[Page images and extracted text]
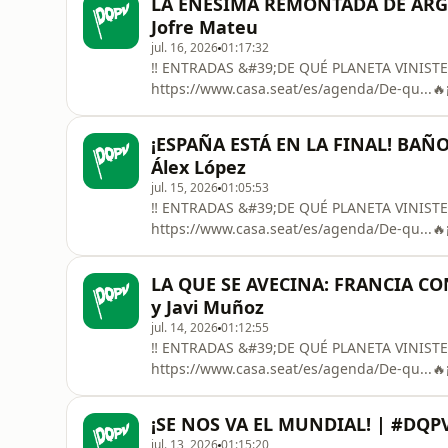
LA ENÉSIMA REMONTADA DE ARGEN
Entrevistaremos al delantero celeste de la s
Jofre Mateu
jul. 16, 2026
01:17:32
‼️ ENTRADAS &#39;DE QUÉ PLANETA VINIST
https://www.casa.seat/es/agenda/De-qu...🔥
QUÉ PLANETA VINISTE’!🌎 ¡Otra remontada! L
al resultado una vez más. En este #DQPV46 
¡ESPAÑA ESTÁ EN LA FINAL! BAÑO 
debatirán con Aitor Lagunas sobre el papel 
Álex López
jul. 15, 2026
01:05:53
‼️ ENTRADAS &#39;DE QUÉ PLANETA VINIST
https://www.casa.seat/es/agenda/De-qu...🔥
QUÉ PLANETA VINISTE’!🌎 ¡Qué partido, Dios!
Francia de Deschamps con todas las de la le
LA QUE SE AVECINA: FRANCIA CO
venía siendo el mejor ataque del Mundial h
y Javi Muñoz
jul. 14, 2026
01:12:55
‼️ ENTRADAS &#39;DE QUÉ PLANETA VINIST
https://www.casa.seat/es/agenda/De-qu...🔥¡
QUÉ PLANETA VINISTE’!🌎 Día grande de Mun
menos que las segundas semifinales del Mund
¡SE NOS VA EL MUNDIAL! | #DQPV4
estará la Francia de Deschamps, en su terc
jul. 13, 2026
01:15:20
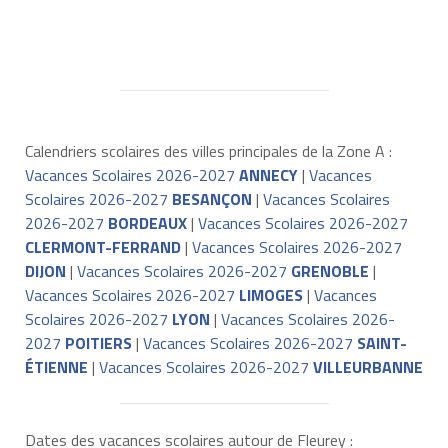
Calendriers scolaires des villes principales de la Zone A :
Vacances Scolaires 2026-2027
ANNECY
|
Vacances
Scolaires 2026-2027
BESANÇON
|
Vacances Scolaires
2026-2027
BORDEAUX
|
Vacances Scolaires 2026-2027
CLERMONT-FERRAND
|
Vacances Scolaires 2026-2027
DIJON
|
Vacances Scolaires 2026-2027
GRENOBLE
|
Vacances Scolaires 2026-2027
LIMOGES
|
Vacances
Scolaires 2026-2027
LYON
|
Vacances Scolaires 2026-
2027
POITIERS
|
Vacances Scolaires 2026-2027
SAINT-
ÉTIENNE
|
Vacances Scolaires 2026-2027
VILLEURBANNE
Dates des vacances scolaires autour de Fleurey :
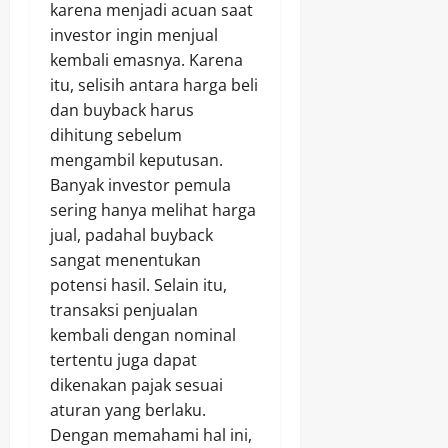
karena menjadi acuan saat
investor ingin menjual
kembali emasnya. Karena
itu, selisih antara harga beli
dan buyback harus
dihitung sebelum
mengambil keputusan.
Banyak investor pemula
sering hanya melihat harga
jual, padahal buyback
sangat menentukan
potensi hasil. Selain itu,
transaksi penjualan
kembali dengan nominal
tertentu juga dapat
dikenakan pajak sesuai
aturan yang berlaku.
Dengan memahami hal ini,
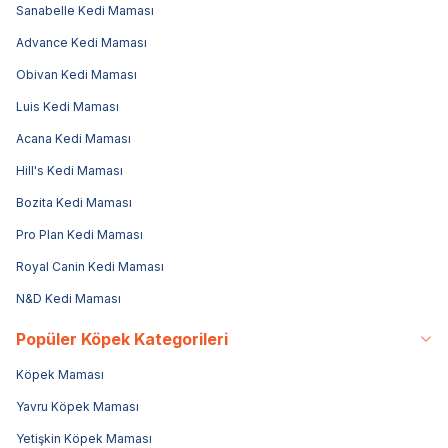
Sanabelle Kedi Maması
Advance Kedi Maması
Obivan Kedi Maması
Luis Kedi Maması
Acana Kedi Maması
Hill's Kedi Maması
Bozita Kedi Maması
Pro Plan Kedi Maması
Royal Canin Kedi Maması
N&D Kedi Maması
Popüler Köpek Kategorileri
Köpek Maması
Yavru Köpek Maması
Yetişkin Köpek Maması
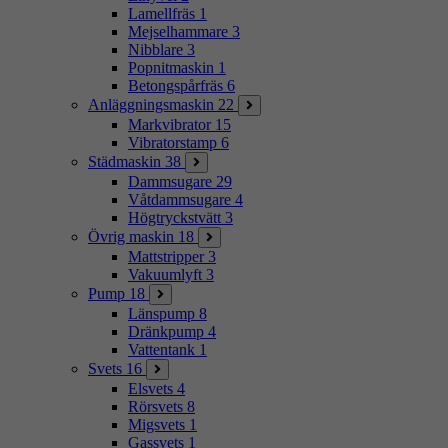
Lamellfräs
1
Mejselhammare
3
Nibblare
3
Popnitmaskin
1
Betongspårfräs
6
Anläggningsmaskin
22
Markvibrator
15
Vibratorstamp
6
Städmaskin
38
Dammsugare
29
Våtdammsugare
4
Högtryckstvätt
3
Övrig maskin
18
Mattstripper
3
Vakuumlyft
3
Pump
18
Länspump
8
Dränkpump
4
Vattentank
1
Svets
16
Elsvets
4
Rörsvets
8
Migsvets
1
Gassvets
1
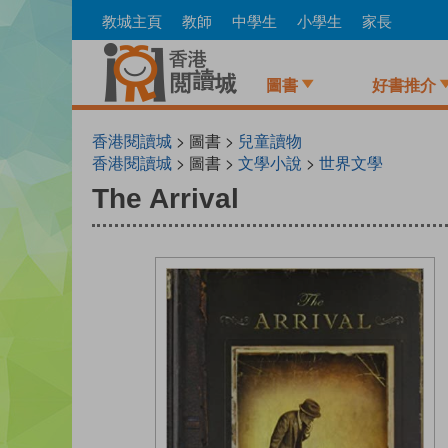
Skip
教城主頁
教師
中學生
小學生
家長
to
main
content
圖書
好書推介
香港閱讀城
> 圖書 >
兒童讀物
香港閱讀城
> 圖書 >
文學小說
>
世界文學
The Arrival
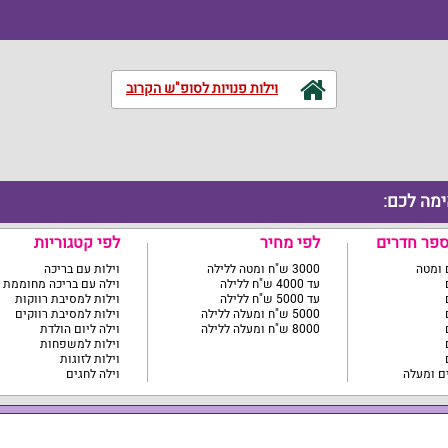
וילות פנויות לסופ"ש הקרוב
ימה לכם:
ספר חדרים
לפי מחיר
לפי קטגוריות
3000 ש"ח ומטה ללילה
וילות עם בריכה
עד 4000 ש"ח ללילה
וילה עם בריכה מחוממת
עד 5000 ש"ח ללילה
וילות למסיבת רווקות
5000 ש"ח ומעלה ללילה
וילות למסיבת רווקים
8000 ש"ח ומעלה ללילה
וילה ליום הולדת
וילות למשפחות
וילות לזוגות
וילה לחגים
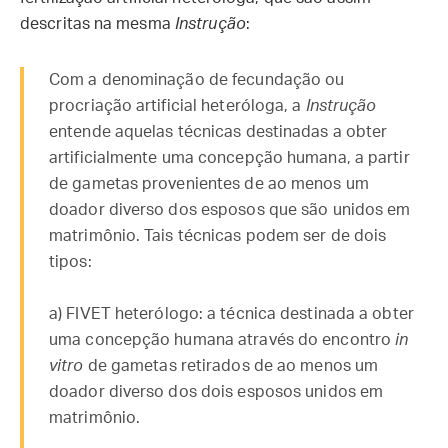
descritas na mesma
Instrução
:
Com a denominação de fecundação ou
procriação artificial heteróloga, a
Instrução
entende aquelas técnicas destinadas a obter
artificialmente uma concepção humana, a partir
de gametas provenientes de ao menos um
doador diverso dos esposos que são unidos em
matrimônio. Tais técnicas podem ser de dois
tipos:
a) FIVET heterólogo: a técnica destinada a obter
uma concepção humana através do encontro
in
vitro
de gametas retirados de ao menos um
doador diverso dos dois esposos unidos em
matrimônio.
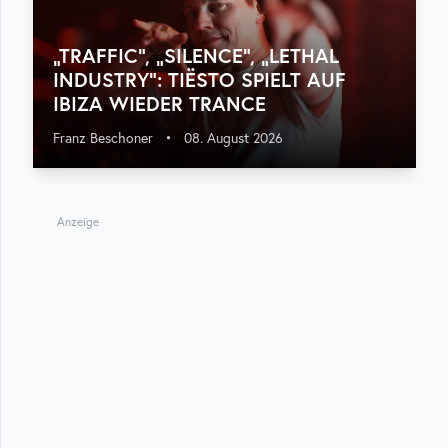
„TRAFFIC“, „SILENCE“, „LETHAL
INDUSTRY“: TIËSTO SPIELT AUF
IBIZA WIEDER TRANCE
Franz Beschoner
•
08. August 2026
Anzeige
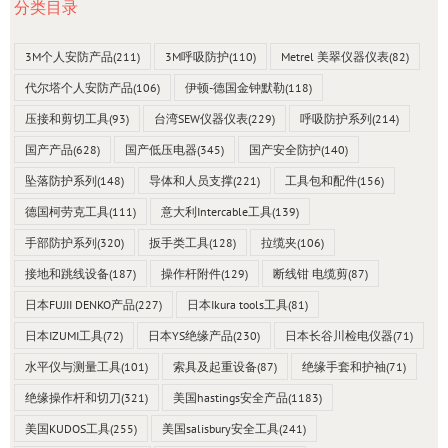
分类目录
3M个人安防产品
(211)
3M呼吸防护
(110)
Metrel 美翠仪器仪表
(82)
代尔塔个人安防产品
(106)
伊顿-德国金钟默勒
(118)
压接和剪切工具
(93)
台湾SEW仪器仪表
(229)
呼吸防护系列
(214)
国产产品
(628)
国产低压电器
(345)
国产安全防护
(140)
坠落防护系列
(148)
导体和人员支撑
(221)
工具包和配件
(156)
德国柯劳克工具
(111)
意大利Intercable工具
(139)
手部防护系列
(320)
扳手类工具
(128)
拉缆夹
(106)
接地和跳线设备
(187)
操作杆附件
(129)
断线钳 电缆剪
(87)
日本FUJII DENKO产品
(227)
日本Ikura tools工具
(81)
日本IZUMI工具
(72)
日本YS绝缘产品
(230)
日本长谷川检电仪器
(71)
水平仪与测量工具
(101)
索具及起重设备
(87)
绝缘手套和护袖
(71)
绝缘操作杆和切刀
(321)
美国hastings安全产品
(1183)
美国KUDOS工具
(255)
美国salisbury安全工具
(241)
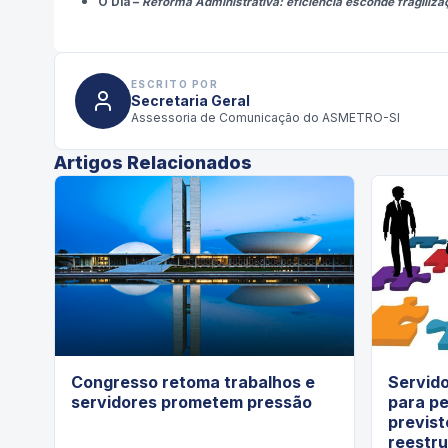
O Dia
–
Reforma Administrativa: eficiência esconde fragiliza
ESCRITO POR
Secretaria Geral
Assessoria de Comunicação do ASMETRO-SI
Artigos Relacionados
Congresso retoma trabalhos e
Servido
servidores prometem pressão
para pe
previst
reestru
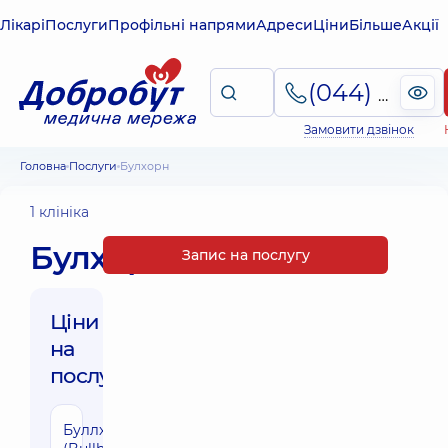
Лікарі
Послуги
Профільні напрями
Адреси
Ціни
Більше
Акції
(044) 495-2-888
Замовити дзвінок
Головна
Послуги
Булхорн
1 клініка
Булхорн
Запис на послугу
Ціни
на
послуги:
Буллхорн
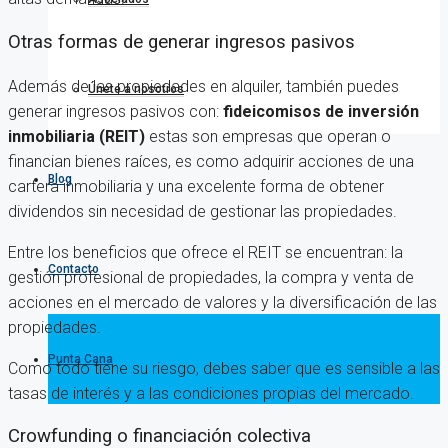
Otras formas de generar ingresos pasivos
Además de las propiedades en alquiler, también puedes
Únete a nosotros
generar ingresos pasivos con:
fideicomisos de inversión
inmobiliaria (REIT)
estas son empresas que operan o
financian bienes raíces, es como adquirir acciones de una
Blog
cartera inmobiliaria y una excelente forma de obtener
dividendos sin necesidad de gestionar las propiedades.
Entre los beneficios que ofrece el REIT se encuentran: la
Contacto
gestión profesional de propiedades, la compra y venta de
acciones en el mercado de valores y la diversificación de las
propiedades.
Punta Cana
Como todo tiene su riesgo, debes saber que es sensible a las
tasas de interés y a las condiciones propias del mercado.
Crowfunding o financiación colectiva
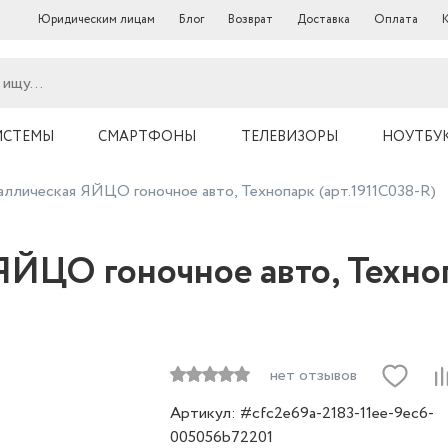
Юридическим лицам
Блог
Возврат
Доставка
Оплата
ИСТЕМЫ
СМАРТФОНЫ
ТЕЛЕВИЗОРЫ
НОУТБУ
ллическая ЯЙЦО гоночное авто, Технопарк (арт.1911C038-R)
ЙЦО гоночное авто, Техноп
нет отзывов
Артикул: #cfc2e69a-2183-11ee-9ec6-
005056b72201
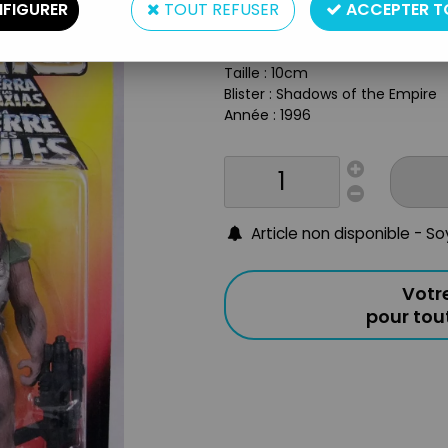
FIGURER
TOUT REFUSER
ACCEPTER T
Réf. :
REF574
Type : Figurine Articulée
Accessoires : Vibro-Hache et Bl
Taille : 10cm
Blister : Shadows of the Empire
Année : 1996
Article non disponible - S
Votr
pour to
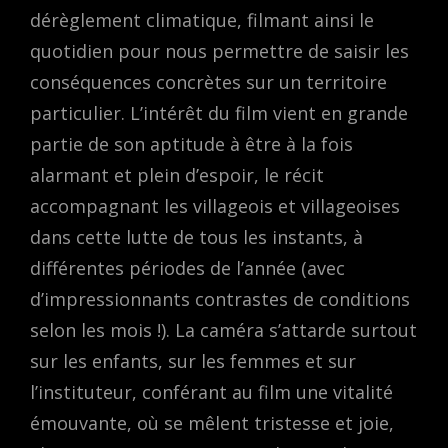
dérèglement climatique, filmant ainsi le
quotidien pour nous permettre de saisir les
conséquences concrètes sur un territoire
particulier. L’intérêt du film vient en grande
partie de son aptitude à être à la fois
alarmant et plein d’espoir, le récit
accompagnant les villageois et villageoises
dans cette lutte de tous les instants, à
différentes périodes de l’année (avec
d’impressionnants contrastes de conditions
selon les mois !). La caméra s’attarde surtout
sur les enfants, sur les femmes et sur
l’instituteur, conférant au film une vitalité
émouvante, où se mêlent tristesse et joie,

→ Task directions: If a line in the records contains the string "gametas", copy it out.

→ Completed task:
de gametas provenientes de ao menos um
de gametas retirados de ao menos um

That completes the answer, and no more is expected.